** Opening Dataset block **

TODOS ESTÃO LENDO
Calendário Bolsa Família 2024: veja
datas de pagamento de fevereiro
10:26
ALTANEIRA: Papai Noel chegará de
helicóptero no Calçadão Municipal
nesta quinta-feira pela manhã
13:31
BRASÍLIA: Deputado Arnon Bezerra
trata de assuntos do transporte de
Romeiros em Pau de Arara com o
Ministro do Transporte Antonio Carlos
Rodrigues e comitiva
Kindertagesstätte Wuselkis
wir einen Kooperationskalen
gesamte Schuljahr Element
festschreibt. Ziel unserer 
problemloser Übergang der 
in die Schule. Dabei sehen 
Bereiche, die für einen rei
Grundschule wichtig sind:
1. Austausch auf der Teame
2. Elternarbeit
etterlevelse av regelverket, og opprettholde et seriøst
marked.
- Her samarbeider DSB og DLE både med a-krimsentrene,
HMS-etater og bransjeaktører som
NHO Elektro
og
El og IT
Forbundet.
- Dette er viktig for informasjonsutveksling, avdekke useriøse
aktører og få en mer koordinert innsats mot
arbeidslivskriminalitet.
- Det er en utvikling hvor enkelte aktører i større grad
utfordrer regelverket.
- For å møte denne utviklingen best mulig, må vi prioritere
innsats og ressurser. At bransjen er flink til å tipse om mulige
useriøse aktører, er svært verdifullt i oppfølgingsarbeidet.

** Closing Dataset block **

Task description:
Without changing a single character, repeat each record.

The completed task:
TODOS ESTÃO LENDO
Calendário Bolsa Família 2024: veja
datas de pagamento de fevereiro
10:26
ALTANEIRA: Papai Noel chegará de
helicóptero no Calçadão Municipal
nesta quinta-feira pela manhã
13:31
BRASÍLIA: Deputado Arnon Bezerra
trata de assuntos do transporte de
Romeiros em Pau de Arara com o
Ministro do Transporte Antonio Carlos
Rodrigues e comitiva
Kindertagesstätte Wuselkis
wir einen Kooperationskalen
gesamte Schuljahr Element
festschreibt. Ziel unserer 
problemloser Übergang der 
in die Schule. Dabei sehen 
Bereiche, die für einen rei
Grundschule wichtig sind:
1. Austausch auf der Teame
2. Elternarbeit
etterlevelse av regelverket, og opprettholde et seriøst
marked.
- Her samarbeider DSB og DLE både med a-krimsentrene,
HMS-etater og bransjeaktører som
NHO Elektro
og
El og IT
Forbundet.
- Dette er viktig for informasjonsutveksling, avdekke useriøse
aktører og få en mer koordinert innsats mot
arbeidslivskriminalitet.
- Det er en utvikling hvor enkelte aktører i større grad
utfordrer regelverket.
- For å møte denne utviklingen best mulig, må vi prioritere
innsats og ressurser. At bransjen er flink til å tipse om mulige
useriøse aktører, er svært verdifullt i oppfølgingsarbeidet.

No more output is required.